Alter, L. (November 19, 2021) “What’s the Right Way to Build in a Climate Crisis?” Tree Hugger, https://www.treehugger.com/what-is-right-way-to-build-in-climate-crisis-5210156 [Last accessed: 2/23/2022]
There are mentions to various references throughout the article so it is not entirely an opinion piece but supported by evidence or studies. There is also a note that the article has been fact-checked. Quoting from the article:
“Adding gentle density can help ensure there are enough people in a neighborhood to support local schools, health, and community services and keep shops and restaurants open. It can provide a range of housing types and tenures that support the needs of individuals and families throughout all stages of life and allow for aging in place. It can also support public transit services, providing residents with efficient and affordable transportation options without relying on private automobiles.”
What do you think is the ‘right’ density for Philippine cities and municipalities?

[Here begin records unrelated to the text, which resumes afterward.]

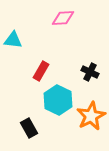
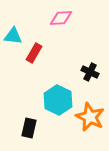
pink diamond: moved 2 px left
cyan triangle: moved 4 px up
red rectangle: moved 7 px left, 18 px up
orange star: moved 1 px left, 1 px down; rotated 20 degrees counterclockwise
black rectangle: rotated 42 degrees clockwise
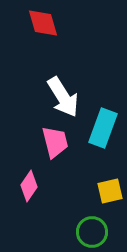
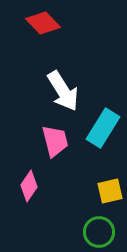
red diamond: rotated 28 degrees counterclockwise
white arrow: moved 6 px up
cyan rectangle: rotated 12 degrees clockwise
pink trapezoid: moved 1 px up
green circle: moved 7 px right
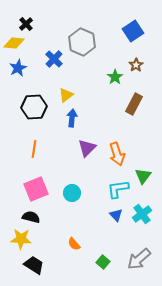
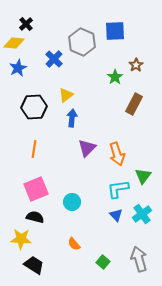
blue square: moved 18 px left; rotated 30 degrees clockwise
cyan circle: moved 9 px down
black semicircle: moved 4 px right
gray arrow: rotated 115 degrees clockwise
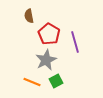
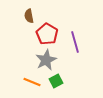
red pentagon: moved 2 px left
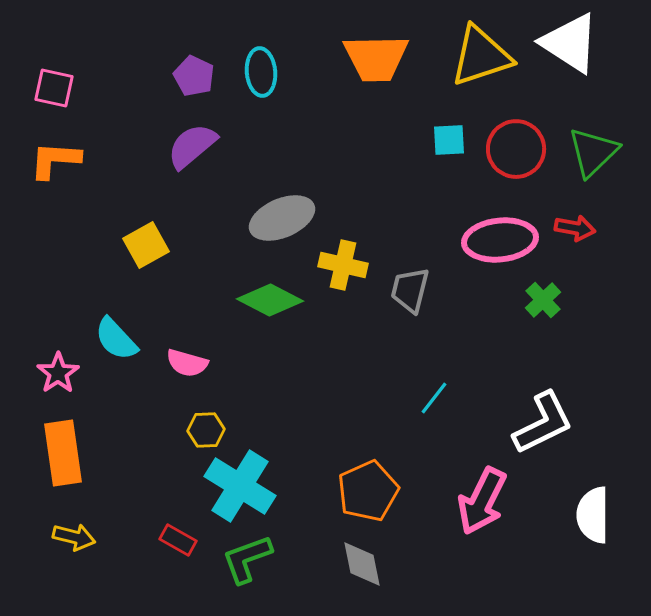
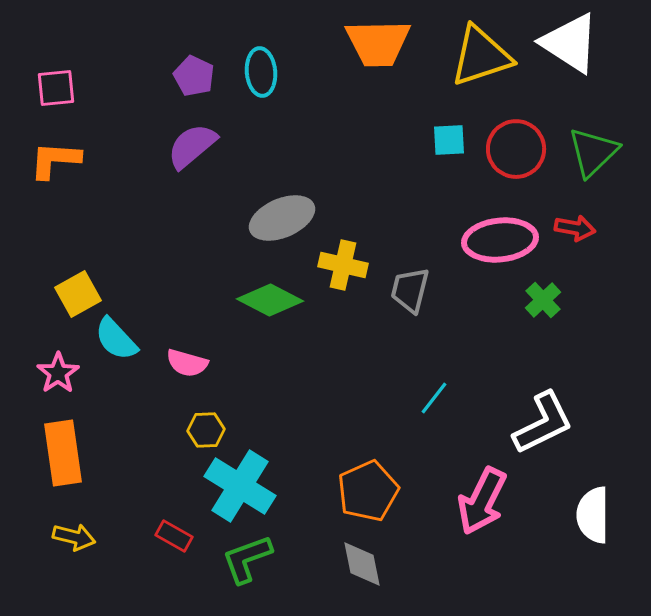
orange trapezoid: moved 2 px right, 15 px up
pink square: moved 2 px right; rotated 18 degrees counterclockwise
yellow square: moved 68 px left, 49 px down
red rectangle: moved 4 px left, 4 px up
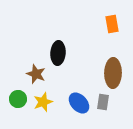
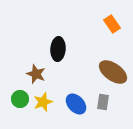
orange rectangle: rotated 24 degrees counterclockwise
black ellipse: moved 4 px up
brown ellipse: moved 1 px up; rotated 56 degrees counterclockwise
green circle: moved 2 px right
blue ellipse: moved 3 px left, 1 px down
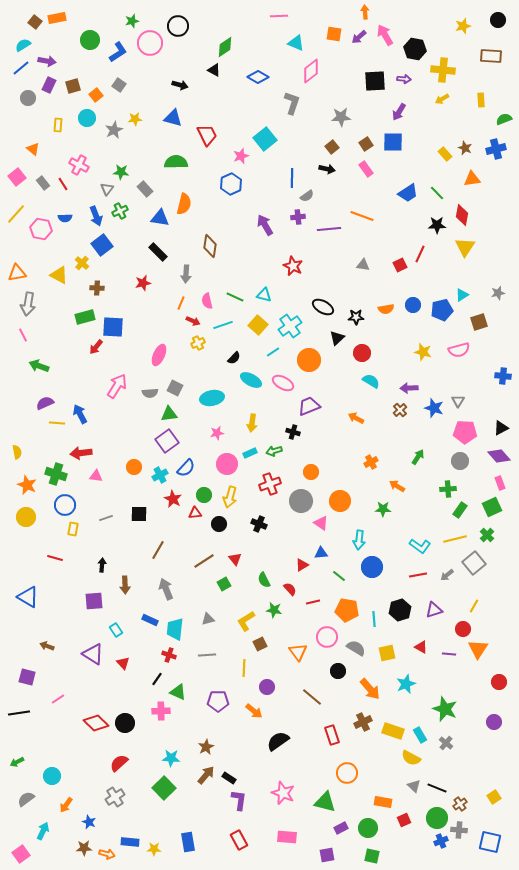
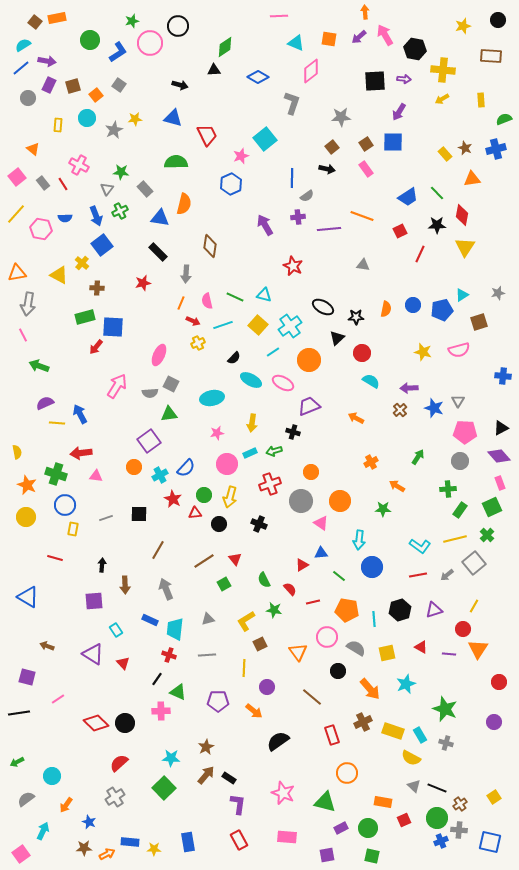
orange square at (334, 34): moved 5 px left, 5 px down
black triangle at (214, 70): rotated 32 degrees counterclockwise
blue trapezoid at (408, 193): moved 4 px down
red square at (400, 265): moved 34 px up
orange semicircle at (386, 309): rotated 70 degrees counterclockwise
gray square at (175, 388): moved 4 px left, 4 px up
purple square at (167, 441): moved 18 px left
gray cross at (446, 743): rotated 24 degrees counterclockwise
purple L-shape at (239, 800): moved 1 px left, 4 px down
orange arrow at (107, 854): rotated 42 degrees counterclockwise
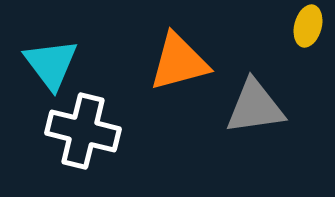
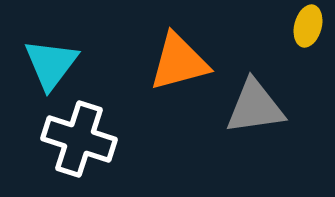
cyan triangle: rotated 14 degrees clockwise
white cross: moved 4 px left, 8 px down; rotated 4 degrees clockwise
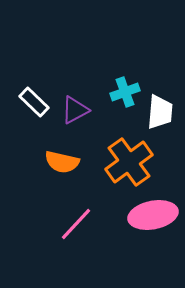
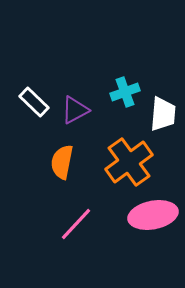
white trapezoid: moved 3 px right, 2 px down
orange semicircle: rotated 88 degrees clockwise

With the increasing popularity of bicycles for utilitarian use (e.g., bike to work, bike to school, etc.), the need for strategies, programs and projects to support cycling has become more urgent. This is mainly to sustain the increase of bicycle use and partly to enhance the safety of cyclists. Here is an article that discusses how cities can rapidly expand bike networks:
To quote from the article:
“Our research points to several key recommendations for other cities hoping to expand their cycling infrastructure and encourage a more rapid shift toward biking and away from cars.
– Local governments can lead the implementation of a large-scale expansion of cycling infrastructure if local leaders can commit to ambitious, quantified mileage goals that will help structure how capital dollars are spent.
– Local implementation goals should include metrics related to increasing equity, particularly for people of color and those with low incomes. Although the Final Mile program increased the number of miles of cycling infrastructure, it did not directly prioritize the people who could benefit most from improvements.
– Philanthropic funders interested in supporting climate-friendly infrastructure should ensure their funds help hold local policymakers accountable to achieving their commitments instead of funding infrastructure projects directly. They can also encourage collaboration between cities and nonprofit advocates while working to fill local capacity gaps, such as through engineering consultants.”